Aim of the task
Determine how many lines in the listing below include "Advanced", and answer with only that number.

Given data
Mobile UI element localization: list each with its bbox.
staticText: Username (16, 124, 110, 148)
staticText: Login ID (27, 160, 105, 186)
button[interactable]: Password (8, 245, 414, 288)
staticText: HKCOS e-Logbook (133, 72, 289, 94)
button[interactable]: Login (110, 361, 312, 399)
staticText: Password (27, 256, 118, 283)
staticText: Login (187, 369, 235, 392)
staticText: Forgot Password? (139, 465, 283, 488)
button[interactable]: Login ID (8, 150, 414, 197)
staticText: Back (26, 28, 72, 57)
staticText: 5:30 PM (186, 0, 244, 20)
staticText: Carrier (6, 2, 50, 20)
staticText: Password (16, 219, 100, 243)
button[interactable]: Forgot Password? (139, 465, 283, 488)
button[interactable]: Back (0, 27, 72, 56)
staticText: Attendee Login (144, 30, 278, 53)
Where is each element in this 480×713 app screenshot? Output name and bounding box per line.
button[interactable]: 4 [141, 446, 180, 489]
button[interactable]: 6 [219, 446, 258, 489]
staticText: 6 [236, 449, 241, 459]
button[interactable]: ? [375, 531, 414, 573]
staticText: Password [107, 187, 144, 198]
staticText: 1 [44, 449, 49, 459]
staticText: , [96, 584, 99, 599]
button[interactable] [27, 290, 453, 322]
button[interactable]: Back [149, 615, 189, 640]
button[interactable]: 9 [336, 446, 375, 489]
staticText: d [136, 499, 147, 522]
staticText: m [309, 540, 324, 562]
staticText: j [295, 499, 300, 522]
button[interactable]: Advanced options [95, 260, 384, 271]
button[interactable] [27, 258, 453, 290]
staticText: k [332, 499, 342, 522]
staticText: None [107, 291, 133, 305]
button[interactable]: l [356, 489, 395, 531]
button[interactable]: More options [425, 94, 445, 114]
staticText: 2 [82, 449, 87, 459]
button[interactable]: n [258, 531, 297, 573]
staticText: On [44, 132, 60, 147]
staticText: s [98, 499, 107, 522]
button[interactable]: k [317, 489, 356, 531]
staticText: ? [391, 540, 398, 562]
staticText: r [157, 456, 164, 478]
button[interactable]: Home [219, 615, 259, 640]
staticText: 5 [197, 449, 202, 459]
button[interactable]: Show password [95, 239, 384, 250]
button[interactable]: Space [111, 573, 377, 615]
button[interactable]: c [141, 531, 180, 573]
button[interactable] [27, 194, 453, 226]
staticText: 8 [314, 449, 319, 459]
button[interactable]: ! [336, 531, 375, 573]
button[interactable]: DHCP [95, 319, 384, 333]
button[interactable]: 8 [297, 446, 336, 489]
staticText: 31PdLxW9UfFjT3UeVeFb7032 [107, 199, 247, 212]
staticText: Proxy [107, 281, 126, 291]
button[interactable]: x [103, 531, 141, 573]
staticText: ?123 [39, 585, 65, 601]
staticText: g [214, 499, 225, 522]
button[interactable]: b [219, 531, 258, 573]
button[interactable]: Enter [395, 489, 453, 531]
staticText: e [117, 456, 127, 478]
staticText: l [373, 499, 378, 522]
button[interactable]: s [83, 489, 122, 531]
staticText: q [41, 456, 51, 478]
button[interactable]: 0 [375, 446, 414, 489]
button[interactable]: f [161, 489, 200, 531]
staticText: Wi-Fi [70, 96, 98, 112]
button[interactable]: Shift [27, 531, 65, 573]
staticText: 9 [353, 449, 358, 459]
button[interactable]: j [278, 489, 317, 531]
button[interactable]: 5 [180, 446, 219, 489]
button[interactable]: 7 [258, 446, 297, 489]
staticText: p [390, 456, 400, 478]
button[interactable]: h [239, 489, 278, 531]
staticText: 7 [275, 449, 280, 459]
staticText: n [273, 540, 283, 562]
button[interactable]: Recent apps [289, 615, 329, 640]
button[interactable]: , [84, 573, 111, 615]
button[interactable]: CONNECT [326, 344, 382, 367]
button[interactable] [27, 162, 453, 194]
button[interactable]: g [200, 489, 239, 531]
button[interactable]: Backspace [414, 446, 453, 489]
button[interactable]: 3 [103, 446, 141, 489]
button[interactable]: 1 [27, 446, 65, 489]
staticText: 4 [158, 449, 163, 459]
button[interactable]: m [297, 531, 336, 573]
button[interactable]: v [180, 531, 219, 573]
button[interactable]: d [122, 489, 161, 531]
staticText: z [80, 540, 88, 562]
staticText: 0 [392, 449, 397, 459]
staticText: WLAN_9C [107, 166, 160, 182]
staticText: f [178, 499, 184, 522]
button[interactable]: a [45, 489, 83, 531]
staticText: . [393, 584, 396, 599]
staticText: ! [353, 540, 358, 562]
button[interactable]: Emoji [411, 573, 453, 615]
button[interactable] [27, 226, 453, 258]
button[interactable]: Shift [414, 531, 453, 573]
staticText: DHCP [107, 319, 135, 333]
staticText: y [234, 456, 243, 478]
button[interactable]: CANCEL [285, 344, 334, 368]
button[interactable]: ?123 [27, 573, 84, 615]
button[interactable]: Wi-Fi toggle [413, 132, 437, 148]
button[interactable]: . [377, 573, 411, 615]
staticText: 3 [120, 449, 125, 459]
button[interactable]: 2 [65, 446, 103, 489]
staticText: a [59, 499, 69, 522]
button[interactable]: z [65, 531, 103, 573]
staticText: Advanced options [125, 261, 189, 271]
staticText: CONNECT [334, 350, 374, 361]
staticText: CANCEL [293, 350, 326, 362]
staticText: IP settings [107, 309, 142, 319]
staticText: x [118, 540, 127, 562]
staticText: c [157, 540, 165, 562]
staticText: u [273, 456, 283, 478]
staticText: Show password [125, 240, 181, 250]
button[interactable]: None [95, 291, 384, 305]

Response to the task
2